Process Accounting

While on site at a Fortune 500 corporation recently, I overheard a tech support person whispering excitedly to a project manager, “Don't play any games on your PC! The corporate auditors have a way to find out exactly what programs you use and for how long!”

After loudly assuring the techie that he was all business and didn't intend to play games anyway, the manager smiled. Then in a much quieter tone he said he needn't be concerned; he was using Linux and not Windows, unlike most of the company.

If the tech's tale is true, the manager may indeed have reason for concern. Although the rumoured auditing application at this particular company was developed for Windows, the Linux kernel has a built-in process accounting facility. It allows system administrators to collect detailed information in a log file each time a program is executed on a Linux system. With this capability, our mythical corporate auditor could, in fact, collect information about who has been playing games on a Linux computer and for how long.

Although a company's interest in knowing which employees have been indulging in Solitaire on company equipment is of questionable merit, there are good reasons to use process accounting (PA). In this article, I discuss some situations where process accounting is useful, explain where to obtain and how to use the standard process accounting commands, and then demonstrate how to use the process accounting structure and system call in C programs.
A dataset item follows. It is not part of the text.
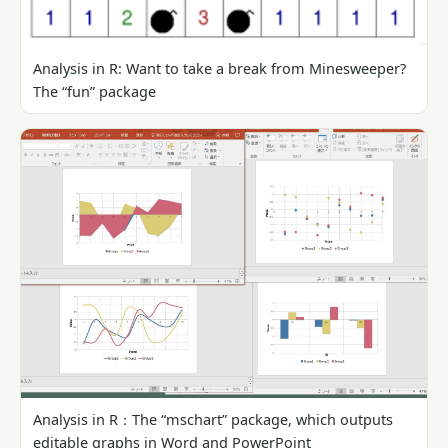
Analysis in R: Want to take a break from Minesweeper?
The “fun” package
Analysis in R：The “mschart” package, which outputs
editable graphs in Word and PowerPoint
I assume that your system has process accounting support compiled into the kernel. I make this assumption because the kernels on all of the Linux systems I have had access to are configured to allow process accounting, but your distribution may be different. If you compile and run the first code listing in this article as root with no command-line arguments but receive an error message, it is likely that process accounting support is not included in your kernel. You'll need to compile a new kernel and answer yes to CONFIG_BSD_PROCESS_ACCOUNTING, which is the BSD Process Accounting item in the General Setup menu. Recompiling your kernel is beyond the scope of this article, but instructions can be found at the Linux Documentation Project (www.tldp.org/HOWTO/Kernel-HOWTO.html).

On busy systems, keep in mind that turning on process accounting requires significant disk space. On my Pentium III system with Red Hat 7.2, each time a program is executed, 64 bytes of data are written to the process accounting log file. While researching this article and running the process accounting utilities on a test machine with low disk space, I discovered a monitor process that executes every second. The drive on that machine filled up quickly. Some server's dæmons will initiate a separate process for each incoming connection. On a production server that executes nearly 25,000 processes per hour, approximately 1.1GB of process accounting data is generated each month. Utilities, such as the accttrim and handleacct.sh script listed in Table 1, are available to truncate, back up and compress log files at regular intervals. If you plan on doing process accounting on a busy system, it will be important for you to learn about and use these utilities.

Finally, know that you must have root privileges on your Linux system to enable or disable process accounting, whether using the standard commands or creating your own.

One of the earliest uses of process accounting was to calculate the CPU time absorbed by users at computer installations and then bill users accordingly. With the greater abundance and relatively low expense of today's computing resources, this application has fallen by the wayside. If the distributed computing model catches on, however, this application could again become important.

System administrators may wish to use data collected from the PA facilities to monitor which programs are most accessed by users, and then optimize the system configuration for these types of programs. For example, part of the data collected by the PA facilities includes the number of bytes that are input and output by the program and the CPU usage. A system that runs a high percentage of I/O-intensive applications may need to be optimized in ways that a system running a high percentage of CPU-bound applications not.

At some point an administrator might be required to evaluate two products with similar functionality. Let's imagine that before making a selection, the administrator wishes to see which fish forecasting product the people are actually using. To do this, process accounting can be turned on for a week to record the names of all the commands executed in a log file. The administrator can then parse the log file to find out which command was run more often.

The most typical application of process accounting is as a supplement to system security measures. In the case of a break-in on a company server, the log files created by the process accounting facility are useful for collecting forensic evidence. A careful look at the programs an attacker has used on the compromised system can provide useful information about the damage done, as well as the intruder's methods and possible motivations. Evidence collected from the process accounting logs also may be helpful in court. I know of one criminal case in which this data, when uncontested by the defendant, led to a misdemeanor conviction.